Cooperation with other farmers - a possibility for small farms

Hans Griepentrog also highlights the importance of regional data, e.g. on the behaviour of crop varieties, the best period for sowing and the use of pesticides and other active ingredients. “If special data analysis methods are used effectively, the experiences of many regional farmers with similar problems can be put to good use. Data management, satellite navigation, robots, networking - all this technology raises the question of affordability, especially for smaller farms, and for regions that consist almost entirely of smaller farms like Baden-Württemberg. Machine rings and service providers are playing an increasingly important role when it comes to machine utilisation and cost-efficient operation. “A farmer needs to be able to filter out information from the electronic field records relevant to his or her individual needs,” says Oliver Martin, a farmer from the Kraichgau area, describing the often complex coherences between the different factors that need to be taken into account. He works extensively with digitisation without losing sight of efficiency. To make it easier for farmers to become involved in precision farming, Oliver Martin and Marius Sauer jointly founded the consulting and service company FarmBlick Oliver Martin & Marius Sauer GbR in 2017.
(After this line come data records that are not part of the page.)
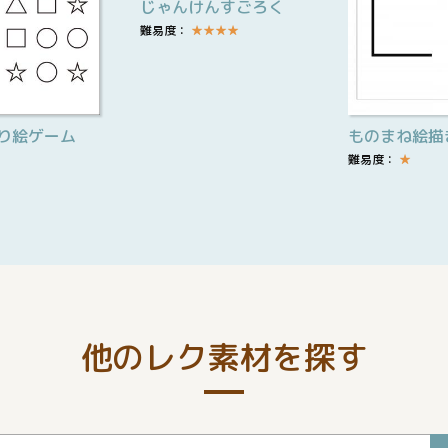
じゃんけんすごろく
難易度：
★
★
★
★
り絵ゲーム
ものまね絵描
難易度：
★
他のレク素材を探す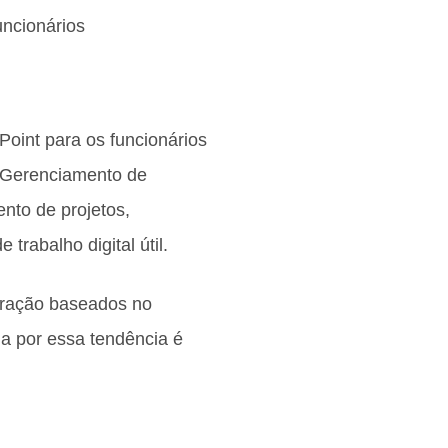
uncionários
oint para os funcionários
 Gerenciamento de
nto de projetos,
rabalho digital útil.
oração baseados no
da por essa tendência é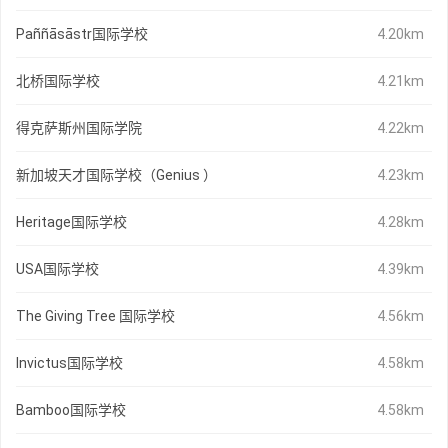
Paññāsāstr国际学校
4.20km
北桥国际学校
4.21km
得克萨斯州国际学院
4.22km
新加坡天才国际学校（Genius ）
4.23km
Heritage国际学校
4.28km
USA国际学校
4.39km
The Giving Tree 国际学校
4.56km
Invictus国际学校
4.58km
Bamboo国际学校
4.58km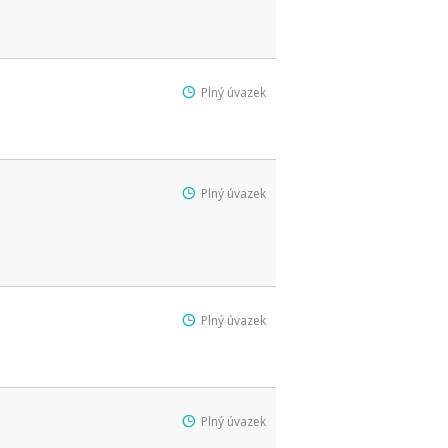
Plný úvazek
Plný úvazek
Plný úvazek
Plný úvazek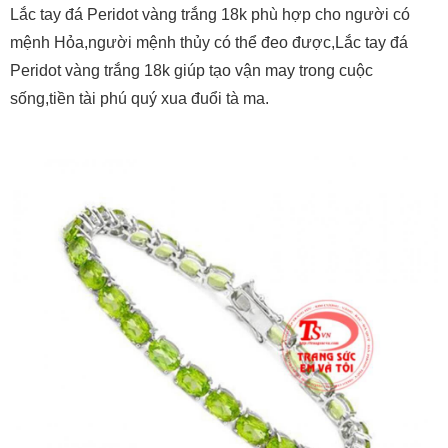
Lắc tay đá Peridot vàng trắng 18k phù hợp cho người có
mệnh Hỏa,người mệnh thủy có thể đeo được,Lắc tay đá
Peridot vàng trắng 18k giúp tạo vận may trong cuộc
sống,tiền tài phú quý xua đuổi tà ma.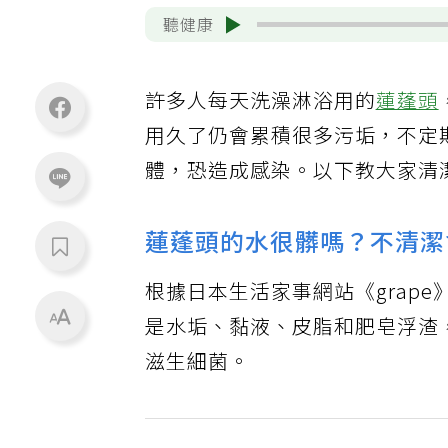
聽健康
許多人每天洗澡淋浴用的
蓮蓬頭
用久了仍會累積很多污垢，不定
體，恐造成感染。以下教大家清
蓮蓬頭的水很髒嗎？不清潔
根據日本生活家事網站《grap
是水垢、黏液、皮脂和肥皂浮渣
滋生細菌。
"The amount of data that every farmer needs and uses on his or her farm is as different as the individual use of smartphones." But big data can become "smart data", i.e. the intelligent processing of large amounts of data using semantics. Service providers such as FarmBlick advise and provide solutions tailored to farmers’ specific needs. Rental options, sensor trips, technical installations and data management can considerably simplify the day-to-day work of the company’s customers. Farm management platforms such as 365FarmNet can be used for digitally processing data. This way, time-consuming steps such as the creation of automatic field records, documentation, operational analysis and applying for subsidies are made easier. The recommendations for action generated from the data can be used and implemented for further measures. Oliver Martin recommends investing in small steps, e.g. starting off with yield potential records and obtaining advice on the efficiency of certain measures. "In order to meet the requirements of sustainable agriculture, supplying farmers nationwide with free field records and satellite maps has the potential to ensure the survival of small farms in particular."
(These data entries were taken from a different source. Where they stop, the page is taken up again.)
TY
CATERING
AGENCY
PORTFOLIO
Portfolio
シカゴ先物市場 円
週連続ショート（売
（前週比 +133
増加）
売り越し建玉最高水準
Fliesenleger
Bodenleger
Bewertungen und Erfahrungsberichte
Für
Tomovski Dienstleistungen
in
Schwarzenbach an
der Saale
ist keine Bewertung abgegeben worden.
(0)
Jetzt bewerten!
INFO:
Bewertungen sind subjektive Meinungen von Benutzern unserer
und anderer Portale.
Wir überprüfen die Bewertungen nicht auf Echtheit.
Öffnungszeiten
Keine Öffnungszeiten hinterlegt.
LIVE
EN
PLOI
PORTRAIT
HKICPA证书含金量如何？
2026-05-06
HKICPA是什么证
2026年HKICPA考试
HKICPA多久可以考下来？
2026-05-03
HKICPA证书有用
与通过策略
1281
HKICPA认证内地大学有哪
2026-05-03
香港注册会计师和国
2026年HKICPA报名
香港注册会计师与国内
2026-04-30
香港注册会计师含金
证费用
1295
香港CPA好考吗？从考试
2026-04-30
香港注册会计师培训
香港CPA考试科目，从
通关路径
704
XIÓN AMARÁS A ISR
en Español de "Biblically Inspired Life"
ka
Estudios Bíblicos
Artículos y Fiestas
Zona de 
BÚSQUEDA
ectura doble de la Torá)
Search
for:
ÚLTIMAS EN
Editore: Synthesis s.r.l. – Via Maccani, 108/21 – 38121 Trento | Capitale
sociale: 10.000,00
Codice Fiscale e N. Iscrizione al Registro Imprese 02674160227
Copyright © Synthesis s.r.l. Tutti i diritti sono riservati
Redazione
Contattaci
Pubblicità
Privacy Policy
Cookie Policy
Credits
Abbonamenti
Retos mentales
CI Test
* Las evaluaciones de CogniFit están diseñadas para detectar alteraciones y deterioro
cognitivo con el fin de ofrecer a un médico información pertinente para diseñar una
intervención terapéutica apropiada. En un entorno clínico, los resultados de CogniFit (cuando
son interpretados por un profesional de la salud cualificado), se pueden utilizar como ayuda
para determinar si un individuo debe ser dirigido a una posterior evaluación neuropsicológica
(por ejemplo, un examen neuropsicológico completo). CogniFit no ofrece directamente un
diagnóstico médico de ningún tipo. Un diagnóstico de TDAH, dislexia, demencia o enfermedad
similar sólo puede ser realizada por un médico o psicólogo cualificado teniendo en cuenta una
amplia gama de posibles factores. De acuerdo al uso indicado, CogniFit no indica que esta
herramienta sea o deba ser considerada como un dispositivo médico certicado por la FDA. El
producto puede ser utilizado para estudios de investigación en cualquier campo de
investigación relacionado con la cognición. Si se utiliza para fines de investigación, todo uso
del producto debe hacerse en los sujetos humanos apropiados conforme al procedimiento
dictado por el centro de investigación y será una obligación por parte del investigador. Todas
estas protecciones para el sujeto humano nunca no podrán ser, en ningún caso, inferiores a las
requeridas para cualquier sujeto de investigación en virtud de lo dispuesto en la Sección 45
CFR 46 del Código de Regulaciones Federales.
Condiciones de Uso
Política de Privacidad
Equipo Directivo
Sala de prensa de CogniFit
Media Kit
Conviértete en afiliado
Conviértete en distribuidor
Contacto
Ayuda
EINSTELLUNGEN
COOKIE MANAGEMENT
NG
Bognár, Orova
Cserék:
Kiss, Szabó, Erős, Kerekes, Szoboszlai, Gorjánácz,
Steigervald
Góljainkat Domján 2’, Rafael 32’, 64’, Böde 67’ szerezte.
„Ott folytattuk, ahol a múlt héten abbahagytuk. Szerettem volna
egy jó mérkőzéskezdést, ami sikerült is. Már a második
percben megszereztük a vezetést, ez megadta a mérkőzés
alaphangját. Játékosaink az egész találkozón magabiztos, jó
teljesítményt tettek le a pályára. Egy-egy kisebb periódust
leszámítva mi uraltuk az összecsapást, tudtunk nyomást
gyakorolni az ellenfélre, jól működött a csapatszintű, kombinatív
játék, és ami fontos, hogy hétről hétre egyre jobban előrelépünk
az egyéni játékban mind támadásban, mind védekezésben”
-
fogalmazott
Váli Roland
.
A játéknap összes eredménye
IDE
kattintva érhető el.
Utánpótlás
Many companies own older agricultural machines from different manufacturers with different operating terminals. Integrating work processes does not necessarily require purchasing new tractors or implements. A standardised ISOBUS terminal can replace various device terminals. This allows complex information to be exchanged among the mobile devices and the equipment used. The user platform Agricultural Industry Electronics Foundation (AEF), an initiative of international agricultural machinery manufacturers and associations, focuses on the application and further development of ISOBUS, amongst other things.
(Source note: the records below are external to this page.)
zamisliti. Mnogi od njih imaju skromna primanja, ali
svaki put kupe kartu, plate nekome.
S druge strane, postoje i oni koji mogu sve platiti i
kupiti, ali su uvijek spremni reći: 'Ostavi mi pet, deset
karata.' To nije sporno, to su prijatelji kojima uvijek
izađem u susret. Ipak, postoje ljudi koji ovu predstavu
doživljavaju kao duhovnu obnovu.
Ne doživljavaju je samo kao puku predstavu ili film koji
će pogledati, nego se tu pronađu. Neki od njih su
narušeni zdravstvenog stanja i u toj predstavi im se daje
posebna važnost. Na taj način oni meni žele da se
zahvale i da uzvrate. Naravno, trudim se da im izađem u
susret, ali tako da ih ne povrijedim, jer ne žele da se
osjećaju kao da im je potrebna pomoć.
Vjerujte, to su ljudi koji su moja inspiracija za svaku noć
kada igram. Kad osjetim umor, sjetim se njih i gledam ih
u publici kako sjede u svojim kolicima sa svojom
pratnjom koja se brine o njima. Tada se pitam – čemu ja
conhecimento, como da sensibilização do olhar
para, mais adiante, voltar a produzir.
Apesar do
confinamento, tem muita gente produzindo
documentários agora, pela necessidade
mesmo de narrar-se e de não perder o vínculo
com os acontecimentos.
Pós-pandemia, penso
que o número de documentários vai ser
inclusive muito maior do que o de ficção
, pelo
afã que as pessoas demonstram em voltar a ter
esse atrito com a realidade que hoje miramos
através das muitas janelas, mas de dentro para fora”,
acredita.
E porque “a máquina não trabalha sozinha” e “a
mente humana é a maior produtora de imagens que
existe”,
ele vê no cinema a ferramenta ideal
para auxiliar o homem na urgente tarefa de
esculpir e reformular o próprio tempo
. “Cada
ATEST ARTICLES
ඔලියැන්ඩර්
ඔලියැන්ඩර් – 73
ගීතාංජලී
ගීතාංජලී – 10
Data protection has the highest priority when it comes to using operational digital information. “Data are tradeable goods with high economic value," says Griepentrog. "Unlike the industrial sector, the natural ecosystem creates different conditions every day, and the farmer can choose between taking corrective action or opting for a digital solution." So despite progress made in farming machinery and operations, farmers are irreplaceable. The data must belong to the farmer and only he or she should be able to authorise its use. Ultimately, responsibility for the farm and the environment remains in the hands of the farmer.